Mark Brown
The relationship between painting and architecture can be determined to have existed at least as far back in time as 15,000 B.C., with the discovery of paintings on a cave wall in Alatimira in northern Spain. The impulse for abstraction is generally believed to have originated in the Neolithic period, the foremost example being the megaliths at Stonehenge. In the early twentieth century, abstract painter Vasily Kandinsky used architectural metaphors such as “structure,” “construction” and “spiritual pyramid” in describing the formal composition of a painting. Piet Mondrian made paintings of church facades that presented him with arrangements of horizontals and verticals, which were to become the exclusive structural elements of his most recognized work.
My paintings are constructed from segments that only have significance in relation to the whole, which is similar in concept to architecture. I have chosen to reduce the compositional elements to a series of generally long vertical rectangles, sometimes stacked, sometimes unbroken, always used as armatures on which to suspend paint and color. The associations these structures hold for me are based on impressions made by buildings in London and New York, where I have lived on occasion. My current studio is in woods containing tall pines and deciduous trees, in winter yielding a landscape of long, high vertical columns.
When I paint, I am primarily concerned with color, structure and proportion. I allow for impulses, notions and chance. This approach enables me to make most of my decisions in the present.
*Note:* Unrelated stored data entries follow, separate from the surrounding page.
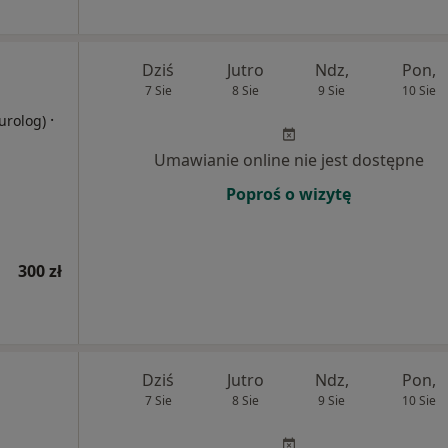
Dziś
Jutro
Ndz,
Pon,
7 Sie
8 Sie
9 Sie
10 Sie
·
eurolog)
Umawianie online nie jest dostępne
Poproś o wizytę
300 zł
Dziś
Jutro
Ndz,
Pon,
7 Sie
8 Sie
9 Sie
10 Sie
The French phenomenologist, Merleau-Ponty, compared the act of painting to stepping into a fog, and described the painter as being like the first man to make a sound, not knowing if it makes sense to himself or anyone else. I work for discoveries—a successful painting for me is similar to having made a new sound that makes new sense. I think of myself as having more in common with the painters at Lascaux than with academics or art theorists.